Ibrahim’s eyes open around four in the morning, as always. He sits up, and next to him, Jada mumbles in her sleep, turning over onto her side and away from him. Lowering his feet to the floor, he slips out of the room and into the hallway. He showers then dresses quietly in the next room, not wanting to wake his wife. When he leaves the house, it is still dark outside. He shoves open the front gate and steps onto the sidewalk, and his mind is drawn to his son, about an hour away.
Kaleem will be already be up and training with his coach. It is mere weeks from the 2020 Olympic Trials and the pressure is up, especially since now Kaleem is a father—and Ibrahim a grandfather—to a six-month-old baby boy.
His name is Anwar.
It means, ‘light’, Kaleem explained, his voice filled with pride. Anwar Ibrahim Carter.
And Ibrahim smiled.
Anwar looks like both his parents. His complexion, currently that of a lightly-roasted peanut, will ripen slightly to a richer, darker hue, but his eyes are the same hazel as those of his mother, Asha, with her dense, spiky eyelashes. Anwar has her disposition as well. He is often still, smiles easily, and is content to lie quietly in his crib or play alone. Occasionally he gurgles to himself, or bursts into loud, high-pitched shrieks as if testing to make sure he still has a voice in this world. He rarely cries. His nose, his lips, his ears are Kaleem’s, and he reminds Ibrahim of what his son looked like as an infant.
Like I spat him out, Kaleem likes to say when he picks Anwar up, holding him above his head like Mufasa did Simba in ‘The Lion King’. We gotta make some more, babe. Two more. Or three. Let’s make three more just like this one.
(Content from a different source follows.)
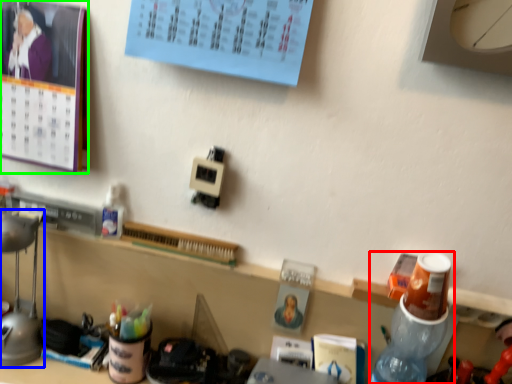 Question: Which object is the closest to the bottle (highlighted by a red box)? Choose among these: lamp (highlighted by a blue box) or bulletin board (highlighted by a green box).

Choices:
 (A) lamp
 (B) bulletin board

Answer: (B) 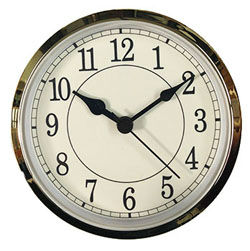 The image size is (250, 251). I want to click on clock, so click(x=163, y=138).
Whenever he does this, and says this, Asha rolls her eyes but Ibrahim can see the deep feeling in them, and the indulgence. Kaleem will no doubt get three more babies out of that girl. He will get whatever he wants.
About two months after Anwar was born, Ibrahim spent a weekend with his son and daughter-in-law. In the morning, when Kaleem woke up to run, Asha was up as well, and breastfed their son, sitting on the sofa next to him while Kaleem put his runners on and prepared to leave the house. Walking in on the moment, Ibrahim apologized and retreated to the second bedroom listening to their voices trailing behind him.
Kaleem and Asha talk all the time, their apartment filled with the sound of their voices, of them narrating to each other details of their days and the hours they were apart.
Bruh peeled out of the parking lot at like, ninety, I’m tellin’ you …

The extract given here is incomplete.